There is a company that has N employees(numbered from 1 to N),every employee in the company has a immediate boss (except for the leader of whole company).If you are the immediate boss of someone,that person is your subordinate, and all his subordinates are your subordinates as well. If you are nobody's boss, then you have no subordinates,the employee who has no immediate boss is the leader of whole company.So it means the N employees form a tree.
The company usually assigns some tasks to some employees to finish.When a task is assigned to someone,He/She will assigned it to all his/her subordinates.In other words,the person and all his/her subordinates received a task in the same time. Furthermore,whenever a employee received a task,he/she will stop the current task(if he/she has) and start the new one.

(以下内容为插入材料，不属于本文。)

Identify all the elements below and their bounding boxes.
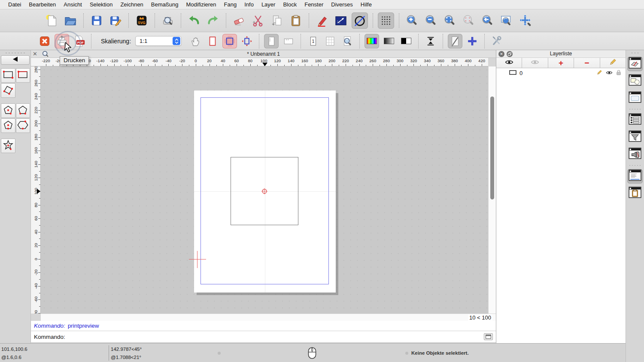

Write a program that will help in figuring out some employee’s current task after the company assign some tasks to some employee.
Input
The first line contains a single positive integer T( T <= 10 ), indicates the number of test cases.
For each test case:
The first line contains an integer N (N ≤ 50,000) , which is the number of the employees.
The following N - 1 lines each contain two integers u and v, which means the employee v is the immediate boss of employee u(1<=u,v<=N).
The next line contains an integer M (M ≤ 50,000).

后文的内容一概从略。